Self-supervised learning for fast and scalable time series hyper-parameter tuning
This addresses the need for fast and scalable hyper-parameter tuning in time series analysis, which is incremental as it builds on existing methods by replacing search with learning.
The paper tackles the problem of computationally expensive hyper-parameter tuning for time series models by proposing a self-supervised learning framework (SSL-HPT) that uses time series features to directly output optimal hyper-parameters, achieving speeds 6-20 times faster than search-based methods while maintaining comparable forecasting accuracy.

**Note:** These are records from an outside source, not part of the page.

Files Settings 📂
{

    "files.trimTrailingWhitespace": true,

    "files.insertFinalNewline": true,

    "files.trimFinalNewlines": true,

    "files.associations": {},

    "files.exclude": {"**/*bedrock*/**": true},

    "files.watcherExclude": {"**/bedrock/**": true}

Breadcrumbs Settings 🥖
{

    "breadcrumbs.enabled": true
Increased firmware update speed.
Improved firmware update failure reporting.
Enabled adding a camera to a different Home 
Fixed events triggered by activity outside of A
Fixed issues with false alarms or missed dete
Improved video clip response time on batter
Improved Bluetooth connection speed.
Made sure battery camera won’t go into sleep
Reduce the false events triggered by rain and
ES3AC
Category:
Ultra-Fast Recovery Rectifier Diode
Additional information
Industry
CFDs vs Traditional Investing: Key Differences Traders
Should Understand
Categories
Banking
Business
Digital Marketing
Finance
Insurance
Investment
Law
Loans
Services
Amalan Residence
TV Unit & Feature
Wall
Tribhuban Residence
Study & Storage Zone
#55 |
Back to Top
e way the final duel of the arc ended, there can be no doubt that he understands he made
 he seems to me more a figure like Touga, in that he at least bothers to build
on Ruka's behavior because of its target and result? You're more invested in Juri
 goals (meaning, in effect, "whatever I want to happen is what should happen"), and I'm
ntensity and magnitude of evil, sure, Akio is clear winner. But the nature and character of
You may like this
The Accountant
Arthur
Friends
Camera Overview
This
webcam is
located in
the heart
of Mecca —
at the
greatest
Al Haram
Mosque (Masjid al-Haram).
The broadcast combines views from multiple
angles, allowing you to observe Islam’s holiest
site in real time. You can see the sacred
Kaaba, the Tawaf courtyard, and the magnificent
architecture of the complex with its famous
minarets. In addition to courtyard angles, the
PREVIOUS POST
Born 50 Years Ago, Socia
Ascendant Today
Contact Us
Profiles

Hyper-parameters of time series models play an important role in time series analysis. Slight differences in hyper-parameters might lead to very different forecast results for a given model, and therefore, selecting good hyper-parameter values is indispensable. Most of the existing generic hyper-parameter tuning methods, such as Grid Search, Random Search, Bayesian Optimal Search, are based on one key component - search, and thus they are computationally expensive and cannot be applied to fast and scalable time-series hyper-parameter tuning (HPT). We propose a self-supervised learning framework for HPT (SSL-HPT), which uses time series features as inputs and produces optimal hyper-parameters. SSL-HPT algorithm is 6-20x faster at getting hyper-parameters compared to other search based algorithms while producing comparable accurate forecasting results in various applications.